October 25, 2014
Hot Topics:
RSS RSS feed Download our iPhone app

Going Parallel with the Task Parallel Library and PLINQ

  • June 30, 2009
  • By Jani Järvinen
  • Send Email »
  • More Articles »

Exploring the Task Parallel Library

For managed code developers, threading is not new. The System.Threading namespace contains Thread and ThreadPool classes: effective options for enabling threading. Even so, many developers are not comfortable handling locks, semaphores, and other synchronization mechanisms, and might thus not be familiar with concepts such as deadlocks or race conditions.

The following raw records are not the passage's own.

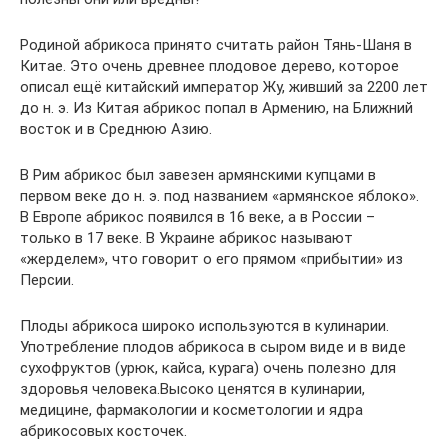
Родиной абрикоса принято считать район Тянь-Шаня в
Китае. Это очень древнее плодовое дерево, которое
описал ещё китайский император Жу, живший за 2200 лет
до н. э. Из Китая абрикос попал в Армению, на Ближний
восток и в Среднюю Азию.
В Рим абрикос был завезен армянскими купцами в
первом веке до н. э. под названием «армянское яблоко».
В Европе абрикос появился в 16 веке, а в России –
только в 17 веке. В Украине абрикос называют
«жерделем», что говорит о его прямом «прибытии» из
Персии.
Плоды абрикоса широко используются в кулинарии.
Употребление плодов абрикоса в сыром виде и в виде
сухофруктов (урюк, кайса, курага) очень полезно для
здоровья человека.Высоко ценятся в кулинарии,
медицине, фармакологии и косметологии и ядра
абрикосовых косточек.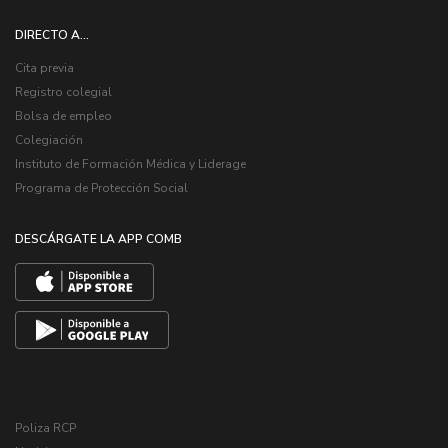
DIRECTO A...
Cita previa
Registro colegial
Bolsa de empleo
Colegiación
Instituto de Formación Médica y Liderage
Programa de Protección Social
DESCÁRGATE LA APP COMB
Poliza RCP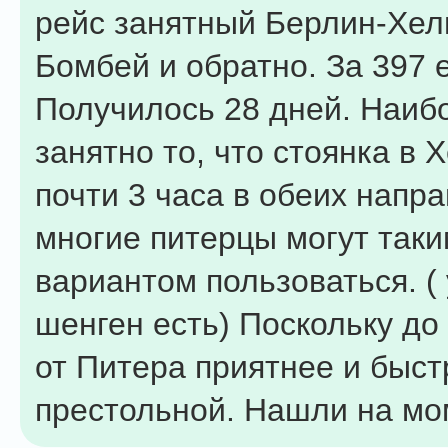
рейс занятный Берлин-Хел
Бомбей и обратно. За 397 
Получилось 28 дней. Наиб
занятно то, что стоянка в 
почти 3 часа в обеих напра
многие питерцы могут так
вариантом пользоваться. ( 
шенген есть) Поскольку до
от Питера приятнее и быст
престольной. Нашли на мо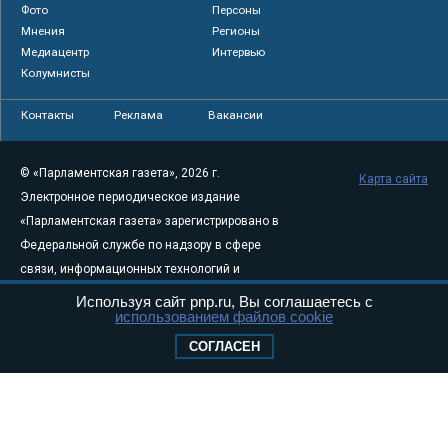
Фото
Персоны
Мнения
Регионы
Медиацентр
Интервью
Колумнисты
Контакты
Реклама
Вакансии
© «Парламентская газета», 2026 г.
Карта сайта
Электронное периодическое издание
«Парламентская газета» зарегистрировано в
Федеральной службе по надзору в сфере
связи, информационных технологий и
массовых коммуникаций (Роскомнадзор) 05
Используя сайт pnp.ru, Вы соглашаетесь с
использованием файлов cookie
августа 2011 года. 18+
Свидетельство о регистрации Эл № ФС77-
СОГЛАСЕН
46097
Учредитель — АНО «Парламентская газета»
Исполняющий обязанности главного
редактора — Абдуллаев М.Р.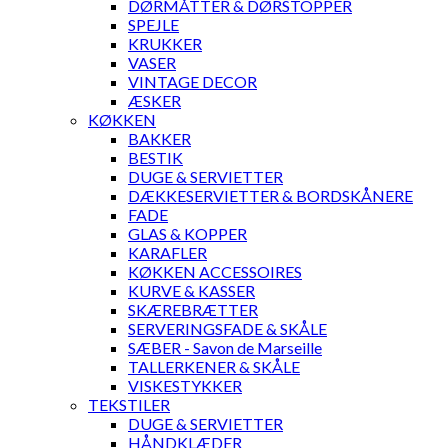
DØRMÅTTER & DØRSTOPPER
SPEJLE
KRUKKER
VASER
VINTAGE DECOR
ÆSKER
KØKKEN
BAKKER
BESTIK
DUGE & SERVIETTER
DÆKKESERVIETTER & BORDSKÅNERE
FADE
GLAS & KOPPER
KARAFLER
KØKKEN ACCESSOIRES
KURVE & KASSER
SKÆREBRÆTTER
SERVERINGSFADE & SKÅLE
SÆBER - Savon de Marseille
TALLERKENER & SKÅLE
VISKESTYKKER
TEKSTILER
DUGE & SERVIETTER
HÅNDKLÆDER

The TPL aims to solve these problems. The main idea of the library is to present developers with the concept of a task. A task can be any piece of code, such as a method call. Developers use these tasks to compose their applications. Behind the scenes, the framework manages a thread pool, selects how many such tasks may run in parallel, and even helps to you synchronize the tasks if needed. Tasks provide developers with a higher level of abstraction than plain threads.

In addition to task-related classes, the TPL contains classes to help parallelize for and foreach loops. Using the Parallel class, it's easy to modify existing loops to run iterations in parallel. Of course, developers can't just blindly replace all existing loops with parallel versions: the TPL can't guarantee that adding multithreading won't alter the meaning of the code. Instead, you should think of the TPL as a tool that's available, and—just like any other tool—you have to take some responsibility for using it appropriately; the TPL just makes some things much easier than they were before.

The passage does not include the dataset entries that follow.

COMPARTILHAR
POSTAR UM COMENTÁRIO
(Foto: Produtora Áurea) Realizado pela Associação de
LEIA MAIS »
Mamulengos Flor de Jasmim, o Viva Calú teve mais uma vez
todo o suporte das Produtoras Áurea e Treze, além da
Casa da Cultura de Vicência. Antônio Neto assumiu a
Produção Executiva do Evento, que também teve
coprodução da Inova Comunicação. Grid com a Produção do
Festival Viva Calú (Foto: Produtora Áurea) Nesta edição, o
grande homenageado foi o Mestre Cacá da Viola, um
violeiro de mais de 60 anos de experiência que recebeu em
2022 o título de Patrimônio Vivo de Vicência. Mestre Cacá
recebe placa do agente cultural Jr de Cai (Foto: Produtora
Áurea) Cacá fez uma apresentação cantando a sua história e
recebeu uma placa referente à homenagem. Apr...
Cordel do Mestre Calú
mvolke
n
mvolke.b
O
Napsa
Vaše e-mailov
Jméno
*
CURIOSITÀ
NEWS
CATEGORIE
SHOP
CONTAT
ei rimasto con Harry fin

It's still up to developers to find the best spots to use the TPL. To do that, you need to understand where the TPL classes might be useful. This becomes easier if you master two concepts: task parallelism and data parallelism.

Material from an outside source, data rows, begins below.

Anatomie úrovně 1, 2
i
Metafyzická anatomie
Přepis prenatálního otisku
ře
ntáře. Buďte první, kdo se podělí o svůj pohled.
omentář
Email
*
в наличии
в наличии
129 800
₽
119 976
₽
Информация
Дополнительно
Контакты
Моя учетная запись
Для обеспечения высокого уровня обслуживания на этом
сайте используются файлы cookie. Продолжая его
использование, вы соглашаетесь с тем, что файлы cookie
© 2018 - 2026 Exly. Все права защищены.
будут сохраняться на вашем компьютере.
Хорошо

In task parallelism, multiple, (but not necessary similar) tasks run concurrently in the system. Data parallelism is a bit different: multiple similar operations run in parallel, but each unit processes a different set of data. Roughly put, the Task class supports task parallelism, and the Parallel class supports data parallelism. But technically speaking, that's not necessarily true.

Consider an example consisting of tasks A, B, and C. Running these tasks simultaneously would be an example of task parallelism. On the other hand, suppose you had an array of 10 elements, and you execute code that processes the first half (elements 0–4) in one thread, and the second half (elements 5–9) using another thread. That's an example of data parallelism (see Figure 4).

The Task class lives in the new System.Threading.Tasks namespace. To create a new task object, you can either construct an instance of the Task class directly, or use the TaskFactory class (accessible through the Task.Factory property).

Author's Note: When using tasks, it's assumed that you are familiar with C# 3.0's lambda expressions and the => operator.

You can parallelize loops easily using the Parallel class, also part of the TPL, defined in the System.Threading namespace. The Parallel class exposes static methods such as For and ForEach, as well as a method called Invoke.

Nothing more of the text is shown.